Introduction: Photobiomodulation – the treatment of tissue with low-intensity light (λ=600–1100nm) – provides neuroprotection to various animal models of neurodegeneration when applied transcranially. In humans, the clinical utility of transcranial photobiomodulation is limited by skull thickness, however evidence suggests that treatment of peripheral tissues may also confer neuroprotection. This ‘indirect’ effect shows promise in the translation of neuroprotective photobiomodulation for clinical use.
Objectives: To determine whether indirect photobiomodulation mitigates amyloid plaque pathology in an APP/PS1 transgenic mouse model of Alzheimer’s disease.

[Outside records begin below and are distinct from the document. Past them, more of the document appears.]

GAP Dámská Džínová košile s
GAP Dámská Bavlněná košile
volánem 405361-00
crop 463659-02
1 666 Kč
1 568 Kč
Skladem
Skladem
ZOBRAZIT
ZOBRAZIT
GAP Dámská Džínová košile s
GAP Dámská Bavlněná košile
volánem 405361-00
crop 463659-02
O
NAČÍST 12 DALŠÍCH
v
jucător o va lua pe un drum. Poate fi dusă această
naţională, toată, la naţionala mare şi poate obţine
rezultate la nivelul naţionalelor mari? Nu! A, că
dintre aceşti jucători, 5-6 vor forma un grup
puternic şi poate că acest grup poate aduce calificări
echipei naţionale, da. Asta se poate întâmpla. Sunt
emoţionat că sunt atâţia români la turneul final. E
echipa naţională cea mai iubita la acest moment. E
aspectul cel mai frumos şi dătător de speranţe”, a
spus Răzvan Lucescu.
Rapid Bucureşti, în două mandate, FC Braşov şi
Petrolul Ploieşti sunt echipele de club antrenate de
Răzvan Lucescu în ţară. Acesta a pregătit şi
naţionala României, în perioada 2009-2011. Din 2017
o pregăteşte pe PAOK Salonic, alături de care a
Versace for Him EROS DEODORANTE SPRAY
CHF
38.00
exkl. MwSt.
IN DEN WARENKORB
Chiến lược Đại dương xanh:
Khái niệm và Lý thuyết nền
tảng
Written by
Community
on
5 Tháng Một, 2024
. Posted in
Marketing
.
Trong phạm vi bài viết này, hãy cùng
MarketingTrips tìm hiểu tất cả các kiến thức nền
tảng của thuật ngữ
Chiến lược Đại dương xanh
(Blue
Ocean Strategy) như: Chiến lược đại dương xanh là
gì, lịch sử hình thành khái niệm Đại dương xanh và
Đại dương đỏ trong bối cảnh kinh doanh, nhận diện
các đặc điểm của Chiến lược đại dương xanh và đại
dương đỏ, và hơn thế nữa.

Methods: Male APP/PS1 mice (aged 33wks) were treated with 670nm light (50mW/cm2) from a WARP 10 LED device for 3min/day, 3days/wk. Each 3min treatment equated to a dosage of 8J/cm2. Light was targeted at the dorsum only, with the head shielded by foil. Sham-treated animals were similarly handled, but the LED device not turned on. Following 8wks of treatment (at age 41wks), mice were perfused with formalin and brains harvested and sectioned at 20µm thickness. Sections were stained with Thioflavin S for amyloid plaques, scanned using a Zeiss Axioscan, and images analysed for measures of plaque pathology using ImageJ 2. Statistical analysis was performed in Prism 6, using an unpaired two-tailed t-test with Welch’s correction. Values are given as means ± SEM.

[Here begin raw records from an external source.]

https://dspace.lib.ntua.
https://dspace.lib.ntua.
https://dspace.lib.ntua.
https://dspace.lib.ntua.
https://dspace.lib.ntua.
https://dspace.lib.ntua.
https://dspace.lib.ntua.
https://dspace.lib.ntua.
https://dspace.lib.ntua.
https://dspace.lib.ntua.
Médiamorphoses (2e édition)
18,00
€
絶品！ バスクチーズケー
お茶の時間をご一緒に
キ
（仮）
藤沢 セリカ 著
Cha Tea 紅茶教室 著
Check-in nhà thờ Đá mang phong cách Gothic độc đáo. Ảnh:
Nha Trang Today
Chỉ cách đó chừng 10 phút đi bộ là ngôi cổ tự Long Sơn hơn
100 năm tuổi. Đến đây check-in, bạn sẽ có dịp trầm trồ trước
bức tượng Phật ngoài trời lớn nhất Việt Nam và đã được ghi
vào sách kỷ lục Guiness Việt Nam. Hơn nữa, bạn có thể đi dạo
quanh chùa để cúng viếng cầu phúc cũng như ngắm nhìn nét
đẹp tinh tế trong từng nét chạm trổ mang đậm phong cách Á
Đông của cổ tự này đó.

Results: Cortical plaque load (%tissue area) was not significantly different between treated (0.31±0.02%; n=8) and sham-treated animals (0.30±0.03%; n=5) (P=0.86).

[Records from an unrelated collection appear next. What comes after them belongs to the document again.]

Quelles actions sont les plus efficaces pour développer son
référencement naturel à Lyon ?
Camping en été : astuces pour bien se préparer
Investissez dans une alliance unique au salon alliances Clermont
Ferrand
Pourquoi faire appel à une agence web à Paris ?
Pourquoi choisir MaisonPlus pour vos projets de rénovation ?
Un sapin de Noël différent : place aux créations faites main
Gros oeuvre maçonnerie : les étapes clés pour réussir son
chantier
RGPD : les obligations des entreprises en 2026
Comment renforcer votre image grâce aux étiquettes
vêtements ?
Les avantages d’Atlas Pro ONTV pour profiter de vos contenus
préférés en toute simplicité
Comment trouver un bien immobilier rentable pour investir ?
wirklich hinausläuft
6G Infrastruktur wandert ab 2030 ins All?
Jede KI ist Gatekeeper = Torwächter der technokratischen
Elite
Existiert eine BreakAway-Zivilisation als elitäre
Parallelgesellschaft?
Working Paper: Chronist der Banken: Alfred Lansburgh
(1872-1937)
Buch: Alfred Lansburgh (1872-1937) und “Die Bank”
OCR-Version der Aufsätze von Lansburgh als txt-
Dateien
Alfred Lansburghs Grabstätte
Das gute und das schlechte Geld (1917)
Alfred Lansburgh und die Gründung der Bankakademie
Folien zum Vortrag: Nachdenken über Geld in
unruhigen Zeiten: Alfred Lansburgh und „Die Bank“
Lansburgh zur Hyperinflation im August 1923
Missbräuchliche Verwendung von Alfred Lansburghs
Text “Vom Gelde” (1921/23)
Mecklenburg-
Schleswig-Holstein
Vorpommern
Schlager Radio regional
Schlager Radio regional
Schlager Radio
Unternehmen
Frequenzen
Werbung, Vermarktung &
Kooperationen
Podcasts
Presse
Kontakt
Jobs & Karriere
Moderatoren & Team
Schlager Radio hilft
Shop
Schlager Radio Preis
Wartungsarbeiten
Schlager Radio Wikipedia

Conclusions & future directions: In APP/PS1 mice with established pathology, indirect photobiomodulation did not affect cortical fibrillary amyloid plaque load. This may be due to the advanced age of the animals when treatment was commenced; future studies may investigate whether earlier treatment mitigates disease development. Future analyses will investigate other signs of earlier-stage pathology, including non-fibrillar β-amyloid deposition and markers of mitochondrial function and oxidative damage, as well as comparison with baseline pathology (i.e. at age 33wks).